Si le secteur des services, notamment le tourisme, a repris sans pour autant atteindre ses niveaux pré-Covid-19, les difficultés dans les industries manufacturières, en premier lieu dans les hydrocarbures et les phosphates, persistent.
Le banditisme de certains activistes syndicaux et l’incapacité des pouvoirs publics à y mettre un terme privent le pays de ressources financières dont il a ardemment besoin.
Un déficit budgétaire de 8% en 2023, mais la Tunisie paiera ses dettes !

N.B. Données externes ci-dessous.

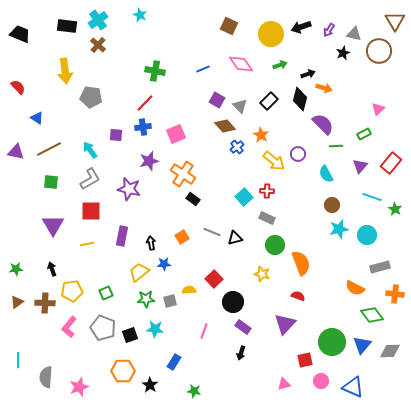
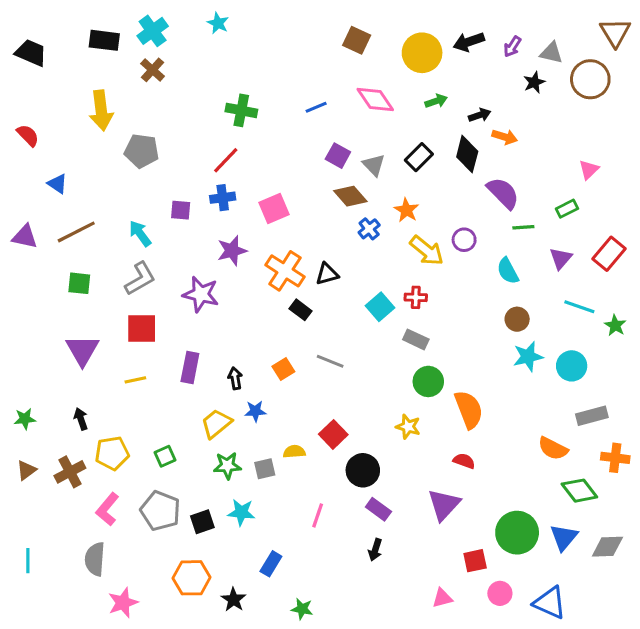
black triangle: (235, 238) -> (327, 274), moved
brown cross: (45, 303) -> (70, 472), turned -30
gray semicircle: (46, 377) -> (95, 559), moved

La maîtrise relative du déficit budgétaire en dépit de l’impact de la crise russo-ukrainienne en 2022 (7,7% du PIB) : hausse des dépenses de compensation (4,737 milliards de dinars) pondérée par des recettes supplémentaires et une compression des dépenses dans l’investissement public, ce qui n’est pas rassurant. La loi de finances 2023 ambitionne de maîtriser le déficit au niveau de 5,5% du PIB par la hausse des recettes fiscales (+12,5%) et non fiscales (+39,2%) et l’absence de mesures pro-growth.
Marouane El Abassi ne dit pas que la loi de finances est pénalisante et coercitive, car elle ne facilite pas la vie des investisseurs potentiels
Les besoins de financement en 2023 dus principalement à la hausse des remboursements au titre du principal de la dette (15,8 milliards de dinars contre 9,8 milliards en 2022) conjugués aux difficultés de mobilisation des ressources extérieures et à celles de mobiliser des financements internes au même rythme que ceux de l’année 2022, ne donneront pas beaucoup de latitude aux décideurs publics d’assurer la relance aujourd’hui devenue un rêve.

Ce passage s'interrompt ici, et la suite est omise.